(Saved entries)
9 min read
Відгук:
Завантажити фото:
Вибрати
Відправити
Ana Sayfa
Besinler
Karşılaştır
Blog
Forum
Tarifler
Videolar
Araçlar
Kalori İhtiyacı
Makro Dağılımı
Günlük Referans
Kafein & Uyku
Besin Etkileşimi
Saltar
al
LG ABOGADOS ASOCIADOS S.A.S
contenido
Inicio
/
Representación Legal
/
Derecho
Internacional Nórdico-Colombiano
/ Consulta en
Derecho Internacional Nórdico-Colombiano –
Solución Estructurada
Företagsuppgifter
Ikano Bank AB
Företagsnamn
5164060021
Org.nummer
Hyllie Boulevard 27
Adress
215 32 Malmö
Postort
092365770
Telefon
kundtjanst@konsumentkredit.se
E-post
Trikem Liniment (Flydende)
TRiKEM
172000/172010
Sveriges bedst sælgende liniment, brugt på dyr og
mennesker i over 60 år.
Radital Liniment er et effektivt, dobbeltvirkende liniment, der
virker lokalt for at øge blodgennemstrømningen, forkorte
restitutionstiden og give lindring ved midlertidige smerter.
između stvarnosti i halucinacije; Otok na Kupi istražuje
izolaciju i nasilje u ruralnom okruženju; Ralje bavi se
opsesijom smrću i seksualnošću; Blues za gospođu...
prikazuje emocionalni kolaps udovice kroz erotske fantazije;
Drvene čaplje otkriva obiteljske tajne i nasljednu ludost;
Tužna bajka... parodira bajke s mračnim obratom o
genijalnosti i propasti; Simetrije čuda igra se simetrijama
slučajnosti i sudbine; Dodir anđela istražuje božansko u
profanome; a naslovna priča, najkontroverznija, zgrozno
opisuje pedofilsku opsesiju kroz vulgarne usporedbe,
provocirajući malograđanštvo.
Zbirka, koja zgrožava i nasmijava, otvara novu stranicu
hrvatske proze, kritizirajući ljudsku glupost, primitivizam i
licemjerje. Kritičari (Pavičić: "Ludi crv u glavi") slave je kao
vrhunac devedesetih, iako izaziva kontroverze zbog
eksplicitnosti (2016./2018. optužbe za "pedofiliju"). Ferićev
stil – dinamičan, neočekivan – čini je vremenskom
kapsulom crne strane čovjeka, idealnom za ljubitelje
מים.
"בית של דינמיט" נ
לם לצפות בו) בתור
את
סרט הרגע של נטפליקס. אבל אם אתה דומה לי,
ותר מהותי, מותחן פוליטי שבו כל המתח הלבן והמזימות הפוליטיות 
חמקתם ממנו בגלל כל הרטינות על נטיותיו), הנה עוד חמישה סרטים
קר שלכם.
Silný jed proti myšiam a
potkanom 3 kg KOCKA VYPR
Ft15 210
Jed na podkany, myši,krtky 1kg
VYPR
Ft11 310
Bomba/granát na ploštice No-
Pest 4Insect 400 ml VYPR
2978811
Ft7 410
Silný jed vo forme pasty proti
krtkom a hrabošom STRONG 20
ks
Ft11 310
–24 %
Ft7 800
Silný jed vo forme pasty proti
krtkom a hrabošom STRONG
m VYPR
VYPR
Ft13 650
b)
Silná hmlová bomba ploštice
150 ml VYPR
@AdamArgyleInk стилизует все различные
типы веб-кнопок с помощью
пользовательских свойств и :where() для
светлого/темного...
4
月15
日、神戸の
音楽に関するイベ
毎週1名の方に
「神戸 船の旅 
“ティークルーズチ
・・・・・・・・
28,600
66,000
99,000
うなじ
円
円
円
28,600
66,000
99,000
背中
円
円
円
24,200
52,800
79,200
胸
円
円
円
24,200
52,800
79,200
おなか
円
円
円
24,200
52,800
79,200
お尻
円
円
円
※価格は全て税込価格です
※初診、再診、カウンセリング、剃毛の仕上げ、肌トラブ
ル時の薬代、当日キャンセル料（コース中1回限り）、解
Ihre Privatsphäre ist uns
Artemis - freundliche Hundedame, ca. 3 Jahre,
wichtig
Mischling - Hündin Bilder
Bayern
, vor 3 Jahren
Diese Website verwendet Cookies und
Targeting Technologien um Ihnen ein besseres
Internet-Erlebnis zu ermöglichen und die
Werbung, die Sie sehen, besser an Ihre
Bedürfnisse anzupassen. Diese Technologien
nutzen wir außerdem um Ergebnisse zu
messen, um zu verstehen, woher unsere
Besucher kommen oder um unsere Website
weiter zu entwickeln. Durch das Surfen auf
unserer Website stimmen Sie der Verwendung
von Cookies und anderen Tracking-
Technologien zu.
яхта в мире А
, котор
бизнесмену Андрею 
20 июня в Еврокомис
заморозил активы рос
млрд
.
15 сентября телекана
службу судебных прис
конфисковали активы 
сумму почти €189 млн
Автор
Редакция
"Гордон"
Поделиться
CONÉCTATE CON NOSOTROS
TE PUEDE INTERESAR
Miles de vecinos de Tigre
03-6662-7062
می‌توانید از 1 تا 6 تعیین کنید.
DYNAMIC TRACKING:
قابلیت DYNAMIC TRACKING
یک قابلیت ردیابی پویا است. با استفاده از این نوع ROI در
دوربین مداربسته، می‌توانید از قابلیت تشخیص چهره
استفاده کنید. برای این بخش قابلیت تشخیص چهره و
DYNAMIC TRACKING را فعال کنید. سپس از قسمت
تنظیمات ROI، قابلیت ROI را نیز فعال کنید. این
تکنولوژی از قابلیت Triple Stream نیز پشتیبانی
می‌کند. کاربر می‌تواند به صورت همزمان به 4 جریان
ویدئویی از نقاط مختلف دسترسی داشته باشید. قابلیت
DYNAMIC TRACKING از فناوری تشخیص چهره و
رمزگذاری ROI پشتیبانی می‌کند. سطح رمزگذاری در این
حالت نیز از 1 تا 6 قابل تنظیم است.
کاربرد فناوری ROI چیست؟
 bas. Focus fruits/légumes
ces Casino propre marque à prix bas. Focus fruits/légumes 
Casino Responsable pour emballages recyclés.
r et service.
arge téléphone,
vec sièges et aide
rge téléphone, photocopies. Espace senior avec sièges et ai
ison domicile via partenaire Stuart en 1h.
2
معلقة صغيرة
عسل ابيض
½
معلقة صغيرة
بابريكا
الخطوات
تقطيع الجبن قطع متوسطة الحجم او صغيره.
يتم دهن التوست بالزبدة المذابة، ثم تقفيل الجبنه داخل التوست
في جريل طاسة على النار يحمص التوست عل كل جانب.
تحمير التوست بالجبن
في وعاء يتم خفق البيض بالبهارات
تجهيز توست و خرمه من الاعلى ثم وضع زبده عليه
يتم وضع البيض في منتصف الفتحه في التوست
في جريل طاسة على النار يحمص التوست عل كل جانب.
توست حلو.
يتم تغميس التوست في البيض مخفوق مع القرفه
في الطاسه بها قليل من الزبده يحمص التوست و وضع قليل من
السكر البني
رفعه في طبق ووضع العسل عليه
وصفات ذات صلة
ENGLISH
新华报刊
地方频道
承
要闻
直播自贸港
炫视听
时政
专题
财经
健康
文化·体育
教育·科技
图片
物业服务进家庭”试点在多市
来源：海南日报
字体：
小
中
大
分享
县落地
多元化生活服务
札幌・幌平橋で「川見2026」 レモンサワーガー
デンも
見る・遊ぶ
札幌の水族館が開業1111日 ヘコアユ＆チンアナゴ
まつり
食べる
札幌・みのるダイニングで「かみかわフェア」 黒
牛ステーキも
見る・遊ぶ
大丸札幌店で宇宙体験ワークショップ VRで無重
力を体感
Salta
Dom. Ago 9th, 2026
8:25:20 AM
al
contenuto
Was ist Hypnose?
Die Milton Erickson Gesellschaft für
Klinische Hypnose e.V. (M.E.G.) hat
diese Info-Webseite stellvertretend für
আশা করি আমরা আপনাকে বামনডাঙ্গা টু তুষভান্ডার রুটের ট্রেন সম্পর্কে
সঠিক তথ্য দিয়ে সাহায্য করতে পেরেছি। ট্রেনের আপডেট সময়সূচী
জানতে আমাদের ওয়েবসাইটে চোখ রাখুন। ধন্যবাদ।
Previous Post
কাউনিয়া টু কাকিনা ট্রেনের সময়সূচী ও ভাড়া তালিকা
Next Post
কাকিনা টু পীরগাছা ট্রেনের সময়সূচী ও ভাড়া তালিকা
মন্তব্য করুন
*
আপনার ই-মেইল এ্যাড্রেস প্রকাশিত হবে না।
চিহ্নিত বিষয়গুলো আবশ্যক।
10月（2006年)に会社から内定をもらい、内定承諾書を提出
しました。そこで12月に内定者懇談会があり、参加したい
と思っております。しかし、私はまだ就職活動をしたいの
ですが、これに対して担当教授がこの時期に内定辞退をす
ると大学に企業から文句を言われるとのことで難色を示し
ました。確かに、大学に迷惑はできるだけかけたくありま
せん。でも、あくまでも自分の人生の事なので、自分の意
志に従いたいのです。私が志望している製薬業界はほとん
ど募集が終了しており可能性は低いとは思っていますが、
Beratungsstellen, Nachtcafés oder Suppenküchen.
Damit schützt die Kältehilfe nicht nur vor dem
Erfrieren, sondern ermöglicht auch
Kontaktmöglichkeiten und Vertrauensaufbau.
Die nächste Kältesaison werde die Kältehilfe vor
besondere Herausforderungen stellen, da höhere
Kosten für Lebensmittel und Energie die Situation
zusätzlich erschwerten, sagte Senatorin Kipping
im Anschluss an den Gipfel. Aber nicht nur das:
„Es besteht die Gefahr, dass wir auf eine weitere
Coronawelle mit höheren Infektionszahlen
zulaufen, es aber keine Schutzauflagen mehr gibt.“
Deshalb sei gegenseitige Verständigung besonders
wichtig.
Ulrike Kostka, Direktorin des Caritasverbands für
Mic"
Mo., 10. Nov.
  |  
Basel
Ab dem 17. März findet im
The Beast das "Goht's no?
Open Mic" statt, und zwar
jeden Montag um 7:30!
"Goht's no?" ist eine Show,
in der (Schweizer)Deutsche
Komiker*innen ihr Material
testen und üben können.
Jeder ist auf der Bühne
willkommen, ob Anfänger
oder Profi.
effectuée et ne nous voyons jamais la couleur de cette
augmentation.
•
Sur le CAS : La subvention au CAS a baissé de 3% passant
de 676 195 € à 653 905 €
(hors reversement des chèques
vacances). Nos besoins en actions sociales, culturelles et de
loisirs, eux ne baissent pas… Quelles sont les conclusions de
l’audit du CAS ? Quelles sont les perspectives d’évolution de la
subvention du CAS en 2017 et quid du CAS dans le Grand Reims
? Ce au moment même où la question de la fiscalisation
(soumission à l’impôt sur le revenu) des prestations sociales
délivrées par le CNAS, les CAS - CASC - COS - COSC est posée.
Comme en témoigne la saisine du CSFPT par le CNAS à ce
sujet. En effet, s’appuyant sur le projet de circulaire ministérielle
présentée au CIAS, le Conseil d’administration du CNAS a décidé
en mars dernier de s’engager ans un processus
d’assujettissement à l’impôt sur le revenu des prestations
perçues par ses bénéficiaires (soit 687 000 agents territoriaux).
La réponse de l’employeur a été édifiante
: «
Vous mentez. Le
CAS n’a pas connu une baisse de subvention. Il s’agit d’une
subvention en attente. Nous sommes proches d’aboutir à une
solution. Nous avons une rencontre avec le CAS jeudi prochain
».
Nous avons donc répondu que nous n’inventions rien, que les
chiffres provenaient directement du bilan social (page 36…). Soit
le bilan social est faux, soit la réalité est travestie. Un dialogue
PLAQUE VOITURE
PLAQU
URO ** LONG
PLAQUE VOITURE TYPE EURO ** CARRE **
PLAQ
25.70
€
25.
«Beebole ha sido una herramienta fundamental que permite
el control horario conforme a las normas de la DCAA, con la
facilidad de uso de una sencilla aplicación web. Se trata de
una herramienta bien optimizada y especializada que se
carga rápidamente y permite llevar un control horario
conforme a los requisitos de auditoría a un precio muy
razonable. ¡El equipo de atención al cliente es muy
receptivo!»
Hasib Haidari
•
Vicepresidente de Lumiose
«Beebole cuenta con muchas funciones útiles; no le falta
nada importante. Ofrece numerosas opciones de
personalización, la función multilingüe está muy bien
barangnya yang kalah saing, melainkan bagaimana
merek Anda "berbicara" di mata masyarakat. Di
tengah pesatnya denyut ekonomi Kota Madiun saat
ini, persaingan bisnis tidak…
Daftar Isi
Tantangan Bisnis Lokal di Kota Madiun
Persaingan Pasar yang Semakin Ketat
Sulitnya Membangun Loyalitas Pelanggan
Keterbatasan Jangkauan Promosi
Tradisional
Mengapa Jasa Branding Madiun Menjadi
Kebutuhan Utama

- **Instructions for the task**
Starting at the line above that contains "vacances). Nos besoins", repeat each line exactly up to and including the line that contains "présentée au CIAS, le", and stop there.

- **Result of this exercise**
vacances). Nos besoins en actions sociales, culturelles et de
loisirs, eux ne baissent pas… Quelles sont les conclusions de
l’audit du CAS ? Quelles sont les perspectives d’évolution de la
subvention du CAS en 2017 et quid du CAS dans le Grand Reims
? Ce au moment même où la question de la fiscalisation
(soumission à l’impôt sur le revenu) des prestations sociales
délivrées par le CNAS, les CAS - CASC - COS - COSC est posée.
Comme en témoigne la saisine du CSFPT par le CNAS à ce
sujet. En effet, s’appuyant sur le projet de circulaire ministérielle
présentée au CIAS, le Conseil d’administration du CNAS a décidé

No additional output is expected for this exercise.